## THE PROBLEM
Drop the pictures and restate the rest of the listing word for word.

*** Opening of INFORMATION PROVIDED ***

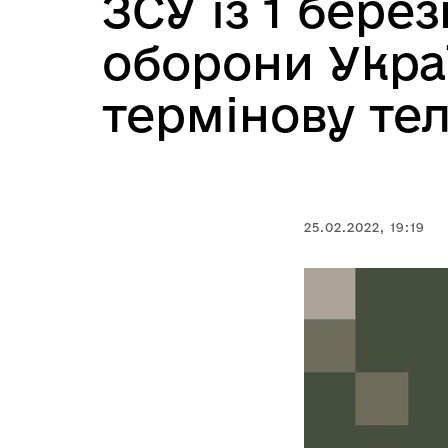
ЗСУ із 1 бере
оборони Укра
термінову те
25.02.2022, 19:19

*** Close of INFORMATION PROVIDED ***

## EXPECTED ANSWER
ЗСУ із 1 бере
оборони Укра
термінову те
25.02.2022, 19:19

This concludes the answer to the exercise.